> Document layout analysis data:

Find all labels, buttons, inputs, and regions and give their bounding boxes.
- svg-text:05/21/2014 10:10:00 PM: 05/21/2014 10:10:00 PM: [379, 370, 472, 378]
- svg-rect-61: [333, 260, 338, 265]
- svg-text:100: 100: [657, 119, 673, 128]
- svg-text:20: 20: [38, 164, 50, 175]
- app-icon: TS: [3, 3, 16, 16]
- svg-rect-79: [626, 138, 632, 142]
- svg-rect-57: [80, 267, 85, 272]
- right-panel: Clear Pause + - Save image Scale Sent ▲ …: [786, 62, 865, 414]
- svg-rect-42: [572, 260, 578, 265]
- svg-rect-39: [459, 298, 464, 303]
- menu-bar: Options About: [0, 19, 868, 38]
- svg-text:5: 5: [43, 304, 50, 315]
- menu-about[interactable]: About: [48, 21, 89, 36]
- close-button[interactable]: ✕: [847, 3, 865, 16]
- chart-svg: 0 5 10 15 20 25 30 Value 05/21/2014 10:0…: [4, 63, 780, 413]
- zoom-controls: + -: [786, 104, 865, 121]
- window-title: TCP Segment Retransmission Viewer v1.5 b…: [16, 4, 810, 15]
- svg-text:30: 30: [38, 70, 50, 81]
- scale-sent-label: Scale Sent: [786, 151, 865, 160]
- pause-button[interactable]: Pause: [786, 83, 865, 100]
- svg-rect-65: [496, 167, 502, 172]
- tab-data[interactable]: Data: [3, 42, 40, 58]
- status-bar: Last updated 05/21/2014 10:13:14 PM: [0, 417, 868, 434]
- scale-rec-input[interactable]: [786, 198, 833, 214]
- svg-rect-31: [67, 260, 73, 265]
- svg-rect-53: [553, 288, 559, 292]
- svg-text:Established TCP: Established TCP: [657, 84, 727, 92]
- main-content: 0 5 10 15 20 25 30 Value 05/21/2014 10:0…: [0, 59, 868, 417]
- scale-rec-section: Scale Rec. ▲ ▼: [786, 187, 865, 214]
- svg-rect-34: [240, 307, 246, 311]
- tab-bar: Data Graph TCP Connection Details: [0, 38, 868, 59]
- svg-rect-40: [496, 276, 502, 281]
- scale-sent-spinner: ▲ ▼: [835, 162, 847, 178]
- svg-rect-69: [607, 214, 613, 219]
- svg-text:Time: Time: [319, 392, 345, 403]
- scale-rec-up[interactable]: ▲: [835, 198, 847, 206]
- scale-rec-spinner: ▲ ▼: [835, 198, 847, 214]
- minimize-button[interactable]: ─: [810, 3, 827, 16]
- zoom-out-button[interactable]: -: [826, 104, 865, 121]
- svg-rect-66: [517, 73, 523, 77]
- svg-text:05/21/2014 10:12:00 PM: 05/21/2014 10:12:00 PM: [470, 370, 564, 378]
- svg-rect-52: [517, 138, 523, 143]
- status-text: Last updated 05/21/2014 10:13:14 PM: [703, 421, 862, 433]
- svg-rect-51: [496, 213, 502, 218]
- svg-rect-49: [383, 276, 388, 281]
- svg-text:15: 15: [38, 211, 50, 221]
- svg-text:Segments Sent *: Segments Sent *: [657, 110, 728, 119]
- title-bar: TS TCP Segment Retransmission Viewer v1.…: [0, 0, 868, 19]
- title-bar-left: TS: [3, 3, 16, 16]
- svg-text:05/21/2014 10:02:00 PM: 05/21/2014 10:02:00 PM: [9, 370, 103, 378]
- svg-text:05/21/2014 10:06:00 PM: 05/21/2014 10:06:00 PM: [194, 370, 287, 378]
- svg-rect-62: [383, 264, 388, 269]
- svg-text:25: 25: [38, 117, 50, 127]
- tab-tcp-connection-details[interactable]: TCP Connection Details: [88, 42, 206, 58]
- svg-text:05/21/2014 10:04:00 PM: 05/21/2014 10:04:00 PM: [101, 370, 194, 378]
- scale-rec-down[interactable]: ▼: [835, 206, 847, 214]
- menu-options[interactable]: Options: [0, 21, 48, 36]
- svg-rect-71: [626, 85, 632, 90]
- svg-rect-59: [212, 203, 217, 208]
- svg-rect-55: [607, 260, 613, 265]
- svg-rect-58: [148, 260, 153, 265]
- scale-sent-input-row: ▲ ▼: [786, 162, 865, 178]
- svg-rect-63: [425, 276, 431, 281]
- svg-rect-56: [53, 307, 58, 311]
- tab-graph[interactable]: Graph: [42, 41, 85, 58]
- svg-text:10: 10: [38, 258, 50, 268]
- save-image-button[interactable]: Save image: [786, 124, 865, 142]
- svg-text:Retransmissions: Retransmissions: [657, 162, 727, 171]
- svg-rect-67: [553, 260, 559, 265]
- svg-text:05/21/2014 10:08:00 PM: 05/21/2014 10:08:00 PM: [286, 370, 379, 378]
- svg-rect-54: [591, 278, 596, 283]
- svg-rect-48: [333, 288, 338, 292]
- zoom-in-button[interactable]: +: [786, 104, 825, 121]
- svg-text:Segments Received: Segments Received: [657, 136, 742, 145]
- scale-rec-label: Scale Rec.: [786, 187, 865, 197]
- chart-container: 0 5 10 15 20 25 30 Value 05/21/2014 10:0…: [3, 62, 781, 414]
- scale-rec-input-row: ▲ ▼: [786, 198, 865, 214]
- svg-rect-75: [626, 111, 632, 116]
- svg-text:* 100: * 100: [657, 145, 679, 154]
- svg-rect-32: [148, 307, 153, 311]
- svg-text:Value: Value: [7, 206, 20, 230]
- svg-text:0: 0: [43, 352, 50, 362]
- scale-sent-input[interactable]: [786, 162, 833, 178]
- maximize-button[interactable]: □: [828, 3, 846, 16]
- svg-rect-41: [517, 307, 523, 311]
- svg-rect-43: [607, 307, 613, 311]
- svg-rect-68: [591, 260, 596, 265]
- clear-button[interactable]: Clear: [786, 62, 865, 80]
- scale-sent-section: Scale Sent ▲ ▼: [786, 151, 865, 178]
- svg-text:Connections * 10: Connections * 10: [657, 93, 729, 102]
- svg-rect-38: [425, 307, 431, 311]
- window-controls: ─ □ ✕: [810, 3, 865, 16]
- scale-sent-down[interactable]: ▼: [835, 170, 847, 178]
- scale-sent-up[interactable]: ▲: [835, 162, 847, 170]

> WHAT NEEDS TO BE DONE:
Each record should come back exactly as written.

> RESULT FOR THIS TASK:
Find all labels, buttons, inputs, and regions and give their bounding boxes.
- svg-text:05/21/2014 10:10:00 PM: 05/21/2014 10:10:00 PM: [379, 370, 472, 378]
- svg-rect-61: [333, 260, 338, 265]
- svg-text:100: 100: [657, 119, 673, 128]
- svg-text:20: 20: [38, 164, 50, 175]
- app-icon: TS: [3, 3, 16, 16]
- svg-rect-79: [626, 138, 632, 142]
- svg-rect-57: [80, 267, 85, 272]
- right-panel: Clear Pause + - Save image Scale Sent ▲ …: [786, 62, 865, 414]
- svg-rect-42: [572, 260, 578, 265]
- svg-rect-39: [459, 298, 464, 303]
- menu-bar: Options About: [0, 19, 868, 38]
- svg-text:5: 5: [43, 304, 50, 315]
- menu-about[interactable]: About: [48, 21, 89, 36]
- close-button[interactable]: ✕: [847, 3, 865, 16]
- chart-svg: 0 5 10 15 20 25 30 Value 05/21/2014 10:0…: [4, 63, 780, 413]
- zoom-controls: + -: [786, 104, 865, 121]
- window-title: TCP Segment Retransmission Viewer v1.5 b…: [16, 4, 810, 15]
- svg-text:30: 30: [38, 70, 50, 81]
- scale-sent-label: Scale Sent: [786, 151, 865, 160]
- pause-button[interactable]: Pause: [786, 83, 865, 100]
- svg-rect-65: [496, 167, 502, 172]
- tab-data[interactable]: Data: [3, 42, 40, 58]
- status-bar: Last updated 05/21/2014 10:13:14 PM: [0, 417, 868, 434]
- scale-rec-input[interactable]: [786, 198, 833, 214]
- svg-rect-31: [67, 260, 73, 265]
- svg-rect-53: [553, 288, 559, 292]
- svg-text:Established TCP: Established TCP: [657, 84, 727, 92]
- main-content: 0 5 10 15 20 25 30 Value 05/21/2014 10:0…: [0, 59, 868, 417]
- scale-rec-section: Scale Rec. ▲ ▼: [786, 187, 865, 214]
- svg-rect-34: [240, 307, 246, 311]
- tab-bar: Data Graph TCP Connection Details: [0, 38, 868, 59]
- svg-rect-40: [496, 276, 502, 281]
- scale-sent-spinner: ▲ ▼: [835, 162, 847, 178]
- svg-rect-69: [607, 214, 613, 219]
- svg-text:Time: Time: [319, 392, 345, 403]
- scale-rec-up[interactable]: ▲: [835, 198, 847, 206]
- scale-rec-spinner: ▲ ▼: [835, 198, 847, 214]
- minimize-button[interactable]: ─: [810, 3, 827, 16]
- zoom-out-button[interactable]: -: [826, 104, 865, 121]
- svg-rect-66: [517, 73, 523, 77]
- svg-text:05/21/2014 10:12:00 PM: 05/21/2014 10:12:00 PM: [470, 370, 564, 378]
- svg-rect-52: [517, 138, 523, 143]
- status-text: Last updated 05/21/2014 10:13:14 PM: [703, 421, 862, 433]
- svg-rect-51: [496, 213, 502, 218]
- svg-rect-49: [383, 276, 388, 281]
- svg-text:15: 15: [38, 211, 50, 221]
- svg-text:Segments Sent *: Segments Sent *: [657, 110, 728, 119]
- title-bar: TS TCP Segment Retransmission Viewer v1.…: [0, 0, 868, 19]
- title-bar-left: TS: [3, 3, 16, 16]
- svg-text:05/21/2014 10:02:00 PM: 05/21/2014 10:02:00 PM: [9, 370, 103, 378]
- svg-text:05/21/2014 10:06:00 PM: 05/21/2014 10:06:00 PM: [194, 370, 287, 378]
- svg-rect-62: [383, 264, 388, 269]
- svg-text:25: 25: [38, 117, 50, 127]
- tab-tcp-connection-details[interactable]: TCP Connection Details: [88, 42, 206, 58]
- svg-text:05/21/2014 10:04:00 PM: 05/21/2014 10:04:00 PM: [101, 370, 194, 378]
- scale-rec-down[interactable]: ▼: [835, 206, 847, 214]
- menu-options[interactable]: Options: [0, 21, 48, 36]
- svg-rect-71: [626, 85, 632, 90]
- svg-rect-59: [212, 203, 217, 208]
- svg-rect-55: [607, 260, 613, 265]
- svg-rect-58: [148, 260, 153, 265]
- scale-sent-input-row: ▲ ▼: [786, 162, 865, 178]
- svg-rect-63: [425, 276, 431, 281]
- svg-rect-56: [53, 307, 58, 311]
- tab-graph[interactable]: Graph: [42, 41, 85, 58]
- svg-text:10: 10: [38, 258, 50, 268]
- save-image-button[interactable]: Save image: [786, 124, 865, 142]
- svg-text:Retransmissions: Retransmissions: [657, 162, 727, 171]
- svg-rect-67: [553, 260, 559, 265]
- svg-text:05/21/2014 10:08:00 PM: 05/21/2014 10:08:00 PM: [286, 370, 379, 378]
- svg-rect-54: [591, 278, 596, 283]
- svg-rect-48: [333, 288, 338, 292]
- zoom-in-button[interactable]: +: [786, 104, 825, 121]
- svg-text:Segments Received: Segments Received: [657, 136, 742, 145]
- scale-rec-label: Scale Rec.: [786, 187, 865, 197]
- chart-container: 0 5 10 15 20 25 30 Value 05/21/2014 10:0…: [3, 62, 781, 414]
- scale-rec-input-row: ▲ ▼: [786, 198, 865, 214]
- svg-rect-75: [626, 111, 632, 116]
- svg-text:* 100: * 100: [657, 145, 679, 154]
- svg-rect-32: [148, 307, 153, 311]
- svg-text:Value: Value: [7, 206, 20, 230]
- svg-text:0: 0: [43, 352, 50, 362]
- scale-sent-input[interactable]: [786, 162, 833, 178]
- maximize-button[interactable]: □: [828, 3, 846, 16]
- svg-rect-41: [517, 307, 523, 311]
- svg-rect-43: [607, 307, 613, 311]
- svg-rect-68: [591, 260, 596, 265]
- clear-button[interactable]: Clear: [786, 62, 865, 80]
- scale-sent-section: Scale Sent ▲ ▼: [786, 151, 865, 178]
- svg-text:Connections * 10: Connections * 10: [657, 93, 729, 102]
- svg-rect-38: [425, 307, 431, 311]
- window-controls: ─ □ ✕: [810, 3, 865, 16]
- scale-sent-down[interactable]: ▼: [835, 170, 847, 178]
- scale-sent-up[interactable]: ▲: [835, 162, 847, 170]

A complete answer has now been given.